Иначе как объяснить и понять тот факт, что за несколько десятилетий отпускаемые суммы едва ли выросли вдвое, тогда как объем работы, по меньшей мере, вчетверо только по адресным листкам, впятеро — по справкам, выданным присутственным местам, вшестеро — по справкам для частных лиц и в двадцать семь (!) раз — для почтамта?
Как объяснить и понять тот факт, что с двадцати семи — или около того — тысяч рублей содержания в конце шестидесятых годов к началу века оно составило только пятьдесят две тысячи? Что, говоря между прочим, в два с половиною раза меньше того дохода — прямого, с выручки за бланки и справки! — который поступал в городскую казну от деятельности только Адресного стола!

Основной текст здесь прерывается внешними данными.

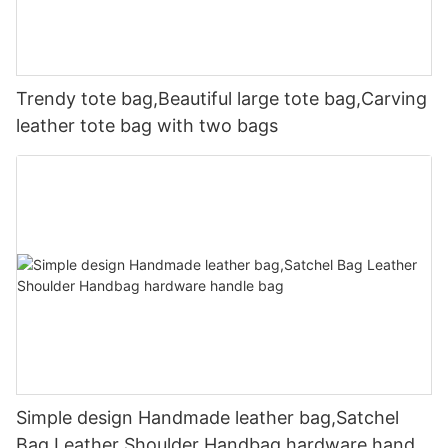
Trendy tote bag,Beautiful large tote bag,Carving
leather tote bag with two bags
Simple design Handmade leather bag,Satchel
Bag Leather Shoulder Handbag hardware handle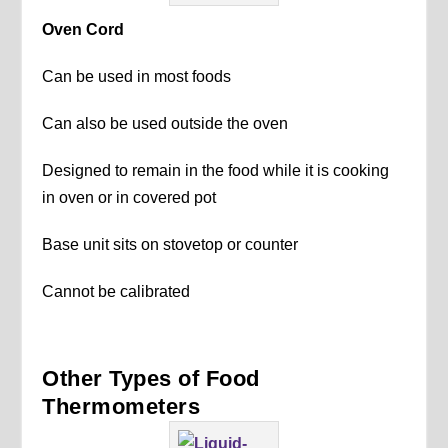
Oven Cord
Can be used in most foods
Can also be used outside the oven
Designed to remain in the food while it is cooking
in oven or in covered pot
Base unit sits on stovetop or counter
Cannot be calibrated
Other Types of Food
Thermometers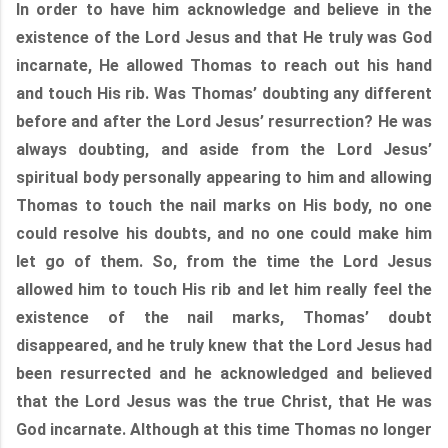
In order to have him acknowledge and believe in the
existence of the Lord Jesus and that He truly was God
incarnate, He allowed Thomas to reach out his hand
and touch His rib. Was Thomas’ doubting any different
before and after the Lord Jesus’ resurrection? He was
always doubting, and aside from the Lord Jesus’
spiritual body personally appearing to him and allowing
Thomas to touch the nail marks on His body, no one
could resolve his doubts, and no one could make him
let go of them. So, from the time the Lord Jesus
allowed him to touch His rib and let him really feel the
existence of the nail marks, Thomas’ doubt
disappeared, and he truly knew that the Lord Jesus had
been resurrected and he acknowledged and believed
that the Lord Jesus was the true Christ, that He was
God incarnate. Although at this time Thomas no longer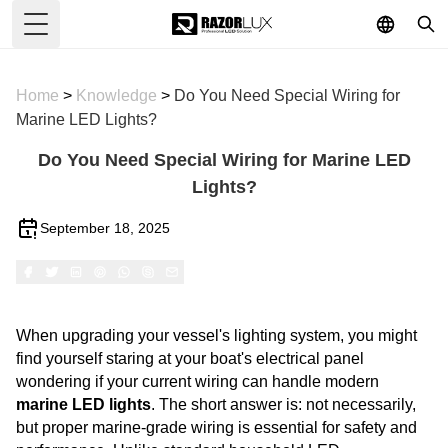
Toggle Menu
Home
>
Knowledge
>
Do You Need Special Wiring for
Marine LED Lights?
Do You Need Special Wiring for Marine LED
Lights?
September 18, 2025
When upgrading your vessel's lighting system, you might
find yourself staring at your boat's electrical panel
wondering if your current wiring can handle modern
marine LED lights
. The short answer is: not necessarily,
but proper marine-grade wiring is essential for safety and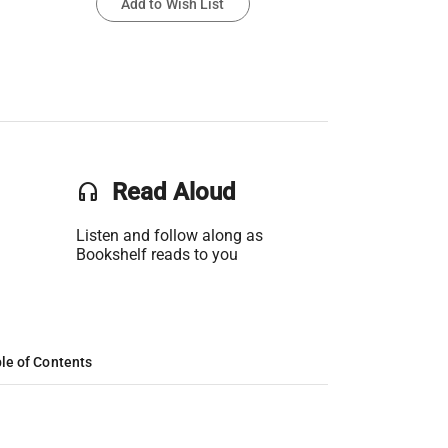
Add to Wish List
headset
Read Aloud
Listen and follow along as
Bookshelf reads to you
le of Contents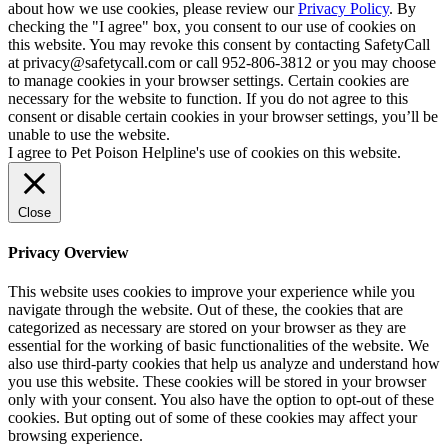
about how we use cookies, please review our
Privacy Policy
. By
checking the "I agree" box, you consent to our use of cookies on
this website. You may revoke this consent by contacting SafetyCall
at privacy@safetycall.com or call 952-806-3812 or you may choose
to manage cookies in your browser settings. Certain cookies are
necessary for the website to function. If you do not agree to this
consent or disable certain cookies in your browser settings, you’ll be
unable to use the website.
I agree to Pet Poison Helpline's use of cookies on this website.
Close
Privacy Overview
This website uses cookies to improve your experience while you
navigate through the website. Out of these, the cookies that are
categorized as necessary are stored on your browser as they are
essential for the working of basic functionalities of the website. We
also use third-party cookies that help us analyze and understand how
you use this website. These cookies will be stored in your browser
only with your consent. You also have the option to opt-out of these
cookies. But opting out of some of these cookies may affect your
browsing experience.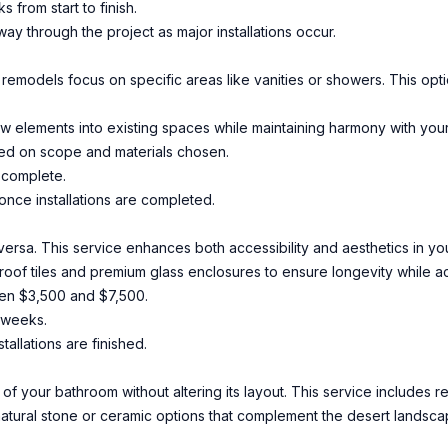
 from start to finish.
dway through the project as major installations occur.
al remodels focus on specific areas like vanities or showers. This opt
w elements into existing spaces while maintaining harmony with your
ed on scope and materials chosen.
 complete.
nce installations are completed.
 versa. This service enhances both accessibility and aesthetics in y
proof tiles and premium glass enclosures to ensure longevity while 
een $3,500 and $7,500.
2 weeks.
tallations are finished.
of your bathroom without altering its layout. This service includes re
tural stone or ceramic options that complement the desert landscap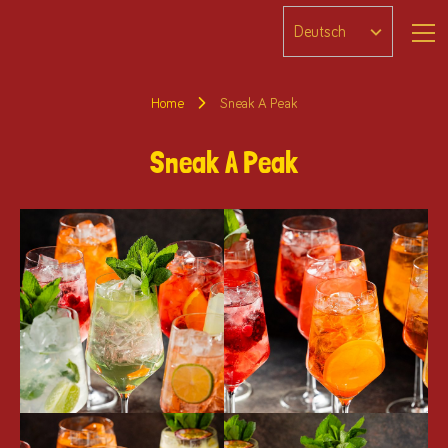
Home
Sneak A Peak
Sneak A Peak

Если в 1868 году Адресный стол получил и обработал менее миллиона адресных листков; выдал справок: сорок четыре тысячи — присутственным местам, девяносто одну тысячу — частным лицам и семнадцать с половиной тысяч — почтамту, то в 1900-м — четыре с половиной миллиона листков, двести шестьдесят пять тысяч справок первого типа, шестьсот пятьдесят две с половиной тысячи справок второго и четыреста семьдесят тысяч третьего!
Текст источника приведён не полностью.